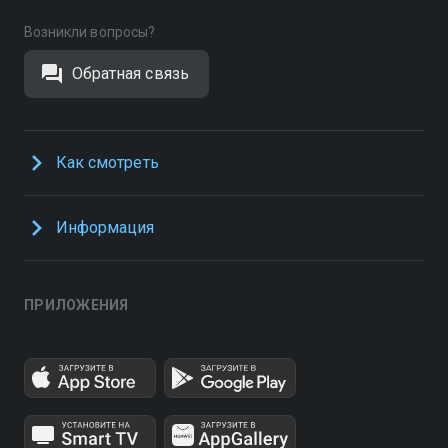
Возникли вопросы?
Обратная связь
Как смотреть
Информация
ПРИЛОЖЕНИЯ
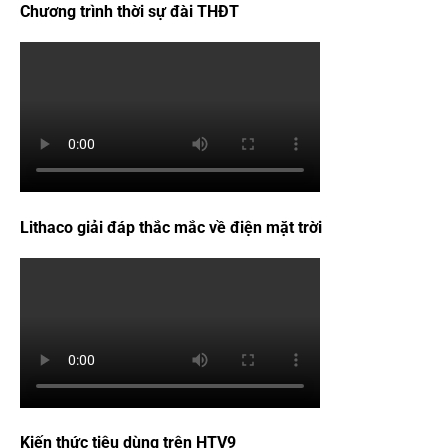
Chương trình thời sự đài THĐT
Lithaco giải đáp thắc mắc về điện mặt trời
Kiến thức tiêu dùng trên HTV9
********************
(Task to carry out):
The records above must be repeated exactly, minus their pictures.

(Answer to this exercise):
Возникли вопросы?
Обратная связь
Как смотреть
Информация
ПРИЛОЖЕНИЯ
Chương trình thời sự đài THĐT
Lithaco giải đáp thắc mắc về điện mặt trời
Kiến thức tiêu dùng trên HTV9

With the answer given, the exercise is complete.